* _Given entries_:
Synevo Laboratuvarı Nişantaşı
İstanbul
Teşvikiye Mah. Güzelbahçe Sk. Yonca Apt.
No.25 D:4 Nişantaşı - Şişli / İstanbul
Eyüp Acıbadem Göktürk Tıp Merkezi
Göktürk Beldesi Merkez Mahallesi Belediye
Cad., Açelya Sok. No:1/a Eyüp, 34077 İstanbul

--

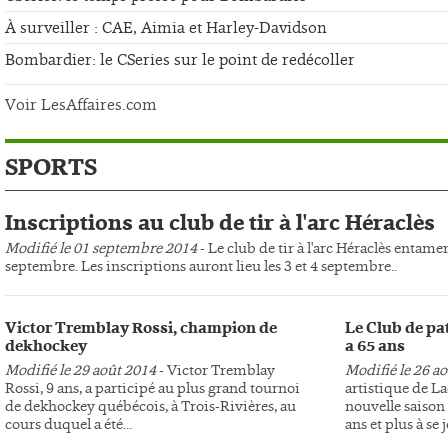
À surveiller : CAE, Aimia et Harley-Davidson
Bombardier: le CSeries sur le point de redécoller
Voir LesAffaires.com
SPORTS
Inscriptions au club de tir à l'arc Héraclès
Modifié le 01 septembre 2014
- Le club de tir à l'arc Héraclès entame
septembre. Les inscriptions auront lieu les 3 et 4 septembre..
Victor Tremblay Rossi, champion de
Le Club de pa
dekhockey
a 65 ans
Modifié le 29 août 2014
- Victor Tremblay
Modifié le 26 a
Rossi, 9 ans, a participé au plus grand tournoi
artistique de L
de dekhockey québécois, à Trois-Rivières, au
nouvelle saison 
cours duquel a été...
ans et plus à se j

---

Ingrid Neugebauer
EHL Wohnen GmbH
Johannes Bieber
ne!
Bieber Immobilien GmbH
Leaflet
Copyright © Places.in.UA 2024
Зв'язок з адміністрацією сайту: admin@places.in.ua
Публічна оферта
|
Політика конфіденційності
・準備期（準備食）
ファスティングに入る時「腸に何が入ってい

* _Exercise details_:
Write out exactly the lines above from the line with "Teşvikiye Mah. Güzelbahçe Sk. Yonca Apt." through the line with "Cad., Açelya Sok. No:1/a Eyüp, 34077 İstanbul", both of them included, and leave out all other lines.

* _Completed exercise_:
Teşvikiye Mah. Güzelbahçe Sk. Yonca Apt.
No.25 D:4 Nişantaşı - Şişli / İstanbul
Eyüp Acıbadem Göktürk Tıp Merkezi
Göktürk Beldesi Merkez Mahallesi Belediye
Cad., Açelya Sok. No:1/a Eyüp, 34077 İstanbul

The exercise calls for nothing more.